Abro aqui um parêntese para re-relatar os acontecimentos no vestiário Rubro-Negro. Segundo o próprio Carpegiani o clima estava muito pesado, todos reclamavam de todos, discussões generalizadas, os atletas tentavam compreender o que aconteciam. Nosso treinador nada fez ou disse, além de pedir que O Rei e capitão Ramón, acalma-se os mais exaltados. Sabiamente nos minutos finas do intervalo The Ray-Ban Man mexeu com o brio dos jogadores. Citou a brilhante partida que estes haviam feito frente ao CAM, mencionou o espetáculo que dava a Torcida do Leão, e prometeu: espondam-me em campo, que ponho o time pra cima.

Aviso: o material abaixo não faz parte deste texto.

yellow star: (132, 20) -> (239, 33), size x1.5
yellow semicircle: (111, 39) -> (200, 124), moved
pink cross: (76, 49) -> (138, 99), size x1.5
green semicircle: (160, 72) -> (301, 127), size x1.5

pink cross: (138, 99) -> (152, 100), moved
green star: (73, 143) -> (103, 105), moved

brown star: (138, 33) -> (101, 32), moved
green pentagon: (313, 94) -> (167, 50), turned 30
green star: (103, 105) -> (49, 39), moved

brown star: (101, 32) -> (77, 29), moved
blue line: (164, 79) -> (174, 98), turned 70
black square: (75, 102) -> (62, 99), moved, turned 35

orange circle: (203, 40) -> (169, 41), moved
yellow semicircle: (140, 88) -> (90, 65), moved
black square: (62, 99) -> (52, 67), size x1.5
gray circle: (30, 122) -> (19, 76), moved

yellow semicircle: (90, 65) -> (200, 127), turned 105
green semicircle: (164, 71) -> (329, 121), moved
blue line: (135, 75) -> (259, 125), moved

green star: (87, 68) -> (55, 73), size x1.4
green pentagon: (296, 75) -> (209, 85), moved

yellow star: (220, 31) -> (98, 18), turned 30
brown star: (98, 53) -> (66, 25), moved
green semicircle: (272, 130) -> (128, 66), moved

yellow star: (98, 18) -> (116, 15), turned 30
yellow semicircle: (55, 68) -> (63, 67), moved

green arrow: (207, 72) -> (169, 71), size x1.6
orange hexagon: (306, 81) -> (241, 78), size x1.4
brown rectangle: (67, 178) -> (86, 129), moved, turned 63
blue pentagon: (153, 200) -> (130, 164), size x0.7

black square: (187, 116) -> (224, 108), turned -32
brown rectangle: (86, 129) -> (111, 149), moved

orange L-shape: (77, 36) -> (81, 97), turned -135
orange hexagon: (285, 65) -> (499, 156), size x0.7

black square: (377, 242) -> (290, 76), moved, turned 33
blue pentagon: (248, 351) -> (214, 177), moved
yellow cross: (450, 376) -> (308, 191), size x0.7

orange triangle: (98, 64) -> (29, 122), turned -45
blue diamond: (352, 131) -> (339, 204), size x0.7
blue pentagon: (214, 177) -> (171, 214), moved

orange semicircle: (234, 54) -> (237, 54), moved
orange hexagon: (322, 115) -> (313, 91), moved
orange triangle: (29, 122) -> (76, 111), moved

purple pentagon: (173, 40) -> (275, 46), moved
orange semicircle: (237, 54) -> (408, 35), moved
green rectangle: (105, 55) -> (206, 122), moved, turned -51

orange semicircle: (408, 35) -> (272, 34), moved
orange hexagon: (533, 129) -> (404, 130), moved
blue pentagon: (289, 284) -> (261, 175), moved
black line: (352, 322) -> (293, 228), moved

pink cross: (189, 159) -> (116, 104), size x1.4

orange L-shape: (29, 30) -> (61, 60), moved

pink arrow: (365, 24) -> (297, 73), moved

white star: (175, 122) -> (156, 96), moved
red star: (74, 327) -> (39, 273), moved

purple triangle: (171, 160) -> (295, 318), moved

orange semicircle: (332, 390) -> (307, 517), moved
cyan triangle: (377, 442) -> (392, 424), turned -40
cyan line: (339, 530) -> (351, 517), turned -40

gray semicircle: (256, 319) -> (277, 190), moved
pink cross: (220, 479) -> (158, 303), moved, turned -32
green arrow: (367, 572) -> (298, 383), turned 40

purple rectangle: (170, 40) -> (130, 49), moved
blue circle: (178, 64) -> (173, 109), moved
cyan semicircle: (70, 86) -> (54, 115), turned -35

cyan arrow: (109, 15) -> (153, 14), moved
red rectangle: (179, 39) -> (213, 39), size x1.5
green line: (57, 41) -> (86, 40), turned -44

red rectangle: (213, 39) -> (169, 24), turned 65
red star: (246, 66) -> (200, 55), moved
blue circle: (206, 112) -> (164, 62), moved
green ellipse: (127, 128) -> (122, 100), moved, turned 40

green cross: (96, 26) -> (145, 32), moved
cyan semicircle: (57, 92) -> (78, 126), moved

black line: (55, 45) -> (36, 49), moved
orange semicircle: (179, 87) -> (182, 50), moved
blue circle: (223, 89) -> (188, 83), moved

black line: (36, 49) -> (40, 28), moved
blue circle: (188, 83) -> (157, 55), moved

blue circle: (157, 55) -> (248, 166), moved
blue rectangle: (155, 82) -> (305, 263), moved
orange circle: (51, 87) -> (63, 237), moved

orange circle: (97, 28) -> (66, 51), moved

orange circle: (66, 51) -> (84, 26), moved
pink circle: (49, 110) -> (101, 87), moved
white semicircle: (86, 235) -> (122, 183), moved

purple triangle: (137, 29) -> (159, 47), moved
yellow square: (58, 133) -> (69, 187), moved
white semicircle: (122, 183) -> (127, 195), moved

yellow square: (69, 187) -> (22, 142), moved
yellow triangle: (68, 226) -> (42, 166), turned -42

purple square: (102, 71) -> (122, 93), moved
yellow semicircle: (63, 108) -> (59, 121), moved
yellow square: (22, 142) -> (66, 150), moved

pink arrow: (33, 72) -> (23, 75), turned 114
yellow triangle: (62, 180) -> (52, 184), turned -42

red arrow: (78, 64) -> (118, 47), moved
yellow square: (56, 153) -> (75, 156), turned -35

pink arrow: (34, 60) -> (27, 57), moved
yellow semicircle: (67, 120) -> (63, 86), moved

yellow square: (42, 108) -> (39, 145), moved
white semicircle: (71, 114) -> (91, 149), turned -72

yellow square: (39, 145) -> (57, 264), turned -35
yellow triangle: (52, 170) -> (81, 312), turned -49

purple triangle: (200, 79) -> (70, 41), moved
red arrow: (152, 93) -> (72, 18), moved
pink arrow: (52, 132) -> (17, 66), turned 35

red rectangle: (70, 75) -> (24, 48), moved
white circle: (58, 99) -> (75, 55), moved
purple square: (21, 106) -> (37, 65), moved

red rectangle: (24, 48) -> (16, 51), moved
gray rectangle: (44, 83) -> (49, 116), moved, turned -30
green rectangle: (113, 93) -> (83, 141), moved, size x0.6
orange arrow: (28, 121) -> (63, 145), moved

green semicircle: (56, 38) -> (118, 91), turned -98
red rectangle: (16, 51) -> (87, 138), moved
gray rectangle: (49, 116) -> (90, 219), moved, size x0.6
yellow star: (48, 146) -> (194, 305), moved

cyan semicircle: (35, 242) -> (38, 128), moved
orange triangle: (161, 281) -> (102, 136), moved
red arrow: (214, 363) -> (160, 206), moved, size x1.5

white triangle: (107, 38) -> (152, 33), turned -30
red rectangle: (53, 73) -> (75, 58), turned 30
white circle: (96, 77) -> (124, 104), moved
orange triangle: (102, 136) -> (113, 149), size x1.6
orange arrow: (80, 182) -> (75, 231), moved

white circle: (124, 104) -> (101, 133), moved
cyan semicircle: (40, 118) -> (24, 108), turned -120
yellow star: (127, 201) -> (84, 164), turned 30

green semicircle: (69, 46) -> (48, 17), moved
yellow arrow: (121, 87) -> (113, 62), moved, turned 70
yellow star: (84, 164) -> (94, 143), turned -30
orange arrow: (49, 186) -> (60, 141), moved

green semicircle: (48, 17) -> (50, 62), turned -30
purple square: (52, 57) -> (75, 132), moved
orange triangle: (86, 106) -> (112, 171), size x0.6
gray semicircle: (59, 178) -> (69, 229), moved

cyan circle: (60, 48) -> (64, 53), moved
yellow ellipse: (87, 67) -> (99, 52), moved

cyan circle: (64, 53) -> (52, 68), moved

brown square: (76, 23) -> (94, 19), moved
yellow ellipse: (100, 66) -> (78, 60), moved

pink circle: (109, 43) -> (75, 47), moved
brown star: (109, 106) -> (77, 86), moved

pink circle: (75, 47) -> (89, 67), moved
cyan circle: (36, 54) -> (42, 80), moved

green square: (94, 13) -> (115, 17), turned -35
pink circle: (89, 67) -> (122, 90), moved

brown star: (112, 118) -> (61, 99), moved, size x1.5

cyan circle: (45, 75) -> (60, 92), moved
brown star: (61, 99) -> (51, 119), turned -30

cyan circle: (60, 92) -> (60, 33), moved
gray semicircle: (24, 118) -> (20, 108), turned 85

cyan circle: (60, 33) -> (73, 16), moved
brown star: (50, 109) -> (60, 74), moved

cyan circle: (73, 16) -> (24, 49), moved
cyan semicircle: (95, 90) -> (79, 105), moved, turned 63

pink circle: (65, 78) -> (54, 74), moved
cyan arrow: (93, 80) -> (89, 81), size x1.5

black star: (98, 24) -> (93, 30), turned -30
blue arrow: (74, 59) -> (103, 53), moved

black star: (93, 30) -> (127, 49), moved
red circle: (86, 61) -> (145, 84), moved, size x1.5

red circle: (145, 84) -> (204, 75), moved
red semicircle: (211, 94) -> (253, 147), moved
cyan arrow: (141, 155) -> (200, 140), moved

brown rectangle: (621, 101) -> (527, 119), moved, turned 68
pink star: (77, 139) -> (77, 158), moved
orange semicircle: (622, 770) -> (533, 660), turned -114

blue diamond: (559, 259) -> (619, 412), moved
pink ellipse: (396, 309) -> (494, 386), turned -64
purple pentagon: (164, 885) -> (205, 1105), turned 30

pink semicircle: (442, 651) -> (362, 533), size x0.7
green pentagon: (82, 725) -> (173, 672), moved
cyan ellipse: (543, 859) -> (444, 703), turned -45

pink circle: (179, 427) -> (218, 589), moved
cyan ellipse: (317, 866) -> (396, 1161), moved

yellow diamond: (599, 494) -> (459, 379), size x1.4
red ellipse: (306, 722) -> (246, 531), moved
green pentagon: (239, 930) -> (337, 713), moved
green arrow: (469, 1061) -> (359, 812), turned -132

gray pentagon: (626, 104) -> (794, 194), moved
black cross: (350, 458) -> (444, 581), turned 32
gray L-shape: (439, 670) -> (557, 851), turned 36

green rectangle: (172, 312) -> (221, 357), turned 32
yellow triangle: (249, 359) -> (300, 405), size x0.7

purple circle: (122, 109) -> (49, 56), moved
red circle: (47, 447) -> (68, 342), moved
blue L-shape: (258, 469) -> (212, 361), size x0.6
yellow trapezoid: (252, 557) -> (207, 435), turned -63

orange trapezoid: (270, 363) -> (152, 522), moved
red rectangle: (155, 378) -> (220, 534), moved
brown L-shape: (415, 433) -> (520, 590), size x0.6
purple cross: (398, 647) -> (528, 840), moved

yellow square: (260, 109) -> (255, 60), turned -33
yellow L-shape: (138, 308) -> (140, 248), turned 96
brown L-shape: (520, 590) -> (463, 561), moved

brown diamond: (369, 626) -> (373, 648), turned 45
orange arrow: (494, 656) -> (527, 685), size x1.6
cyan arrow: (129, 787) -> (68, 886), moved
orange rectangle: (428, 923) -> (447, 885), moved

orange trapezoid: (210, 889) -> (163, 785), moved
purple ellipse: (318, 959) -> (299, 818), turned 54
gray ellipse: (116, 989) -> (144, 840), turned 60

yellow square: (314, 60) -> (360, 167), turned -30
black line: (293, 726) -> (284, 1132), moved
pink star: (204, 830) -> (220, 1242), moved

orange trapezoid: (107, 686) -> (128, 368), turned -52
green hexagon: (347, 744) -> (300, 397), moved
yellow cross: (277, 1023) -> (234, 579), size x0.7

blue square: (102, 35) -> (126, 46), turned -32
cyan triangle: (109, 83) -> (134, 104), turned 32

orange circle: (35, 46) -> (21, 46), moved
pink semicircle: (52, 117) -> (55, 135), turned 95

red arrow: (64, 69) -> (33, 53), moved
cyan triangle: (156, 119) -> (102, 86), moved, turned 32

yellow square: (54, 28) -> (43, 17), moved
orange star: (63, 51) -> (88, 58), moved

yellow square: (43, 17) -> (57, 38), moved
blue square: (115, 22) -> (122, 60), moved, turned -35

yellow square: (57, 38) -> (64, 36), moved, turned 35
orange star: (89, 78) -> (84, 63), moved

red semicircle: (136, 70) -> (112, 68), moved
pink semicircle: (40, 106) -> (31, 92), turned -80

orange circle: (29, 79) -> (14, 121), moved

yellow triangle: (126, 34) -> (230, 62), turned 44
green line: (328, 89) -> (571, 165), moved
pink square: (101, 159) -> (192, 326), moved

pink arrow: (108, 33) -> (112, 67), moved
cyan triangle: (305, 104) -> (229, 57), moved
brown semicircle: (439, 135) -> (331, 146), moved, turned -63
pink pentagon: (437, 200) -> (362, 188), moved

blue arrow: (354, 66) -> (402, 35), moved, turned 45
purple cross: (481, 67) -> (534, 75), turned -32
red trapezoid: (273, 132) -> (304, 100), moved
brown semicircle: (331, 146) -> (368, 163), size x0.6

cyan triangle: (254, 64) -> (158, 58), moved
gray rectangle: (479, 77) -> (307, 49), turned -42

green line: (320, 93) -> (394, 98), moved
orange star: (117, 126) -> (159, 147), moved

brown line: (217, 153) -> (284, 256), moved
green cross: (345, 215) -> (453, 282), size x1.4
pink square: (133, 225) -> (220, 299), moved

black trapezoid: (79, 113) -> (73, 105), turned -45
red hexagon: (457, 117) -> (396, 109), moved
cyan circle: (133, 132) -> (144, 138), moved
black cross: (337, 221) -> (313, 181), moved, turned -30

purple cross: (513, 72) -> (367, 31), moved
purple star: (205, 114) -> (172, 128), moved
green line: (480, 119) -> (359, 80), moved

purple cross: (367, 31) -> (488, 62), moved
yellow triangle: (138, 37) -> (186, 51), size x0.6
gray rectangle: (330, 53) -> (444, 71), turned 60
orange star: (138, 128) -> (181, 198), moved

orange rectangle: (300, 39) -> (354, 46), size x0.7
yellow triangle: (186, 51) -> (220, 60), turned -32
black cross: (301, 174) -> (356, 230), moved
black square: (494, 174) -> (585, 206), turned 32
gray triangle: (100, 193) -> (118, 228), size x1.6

Dito e Feito, Fecha Parênteses.
Foi outro time aquele do 2° tempo. A bola passava redonda pelos pés do Reizinho, que sem brilhantismo foi vital no jogo. Em um daqueles momentos de lucidez, Apodi cruza muito bem pra área, e lá alguém luta, briga, chuta e corre. Corre pro abraço NETO… corre que é seu. Prometia um gol em ba X VI a um bom tempo. Prometeu e cumpriu na melhor hora possível, o gol que trazia a taça de volta pra casa.

Um gol com a cara de Neto: Brigado, Suado. Decisivo.
O Barradão foi abaixo. Por incrível que pareça viam-se rostos incrédulos, pasmos com o que viam. Um barulho capaz de acordar até defunto se fez presente daí ao fim do jogo. Ainda a partir daí Jackson e Apodi perderam chances incríveis, ma nada que fosse fazer falta, afinal o que faltava… Ah o que faltava estava por vir.
Ele ergue a cabeça no meio-campo e enxerga o serelepe Adriano livre, este dá uma cavadinha em profundidade para sabe-se lá quem, pois Neto e Bida chegam ao mesmo tempo na bola e sofrem o duplo penalti do goleiro incolor. Ele segura a redondinha e ninguém lhe tasca. Certamente o amigo sabe quem é Ele não?
O Rei… tudo bem que pra uns o aposentado, o ex jogador, o sem-folego. Para estes, minhas condolências já são o bastante. Já o Reizinho não acha o bastante. Para este é preciso destroçar, humilhar, e marcar gols. Ramón deixa sua marca mais uma vez no pobre rival e vence em cima deste o milhonésimo campeonato.
Ao apito final, um quebra-pau dos demônios, aconteceu no campo. A polícia tratou de expulsar os arruaceiros,e logo se teve início a festa Rubro-Negra.

Deixo como brinde a sugestão aos dirigentes do clube de Lauro de Freitas, que gratifiquem ao Colo-Colo de alguma maneira. Creio que uma menção honrosa seria de bom grado para a equipe Ilheense, vide que esta tenha sido a única a esboçar uma concorrência ao Vitória. Vitória este que não fosse a interferência do Tigre do Cacau, seria… deixa eu contar, que eu tô até me perdendo… Octa Campeão. Espantoso não?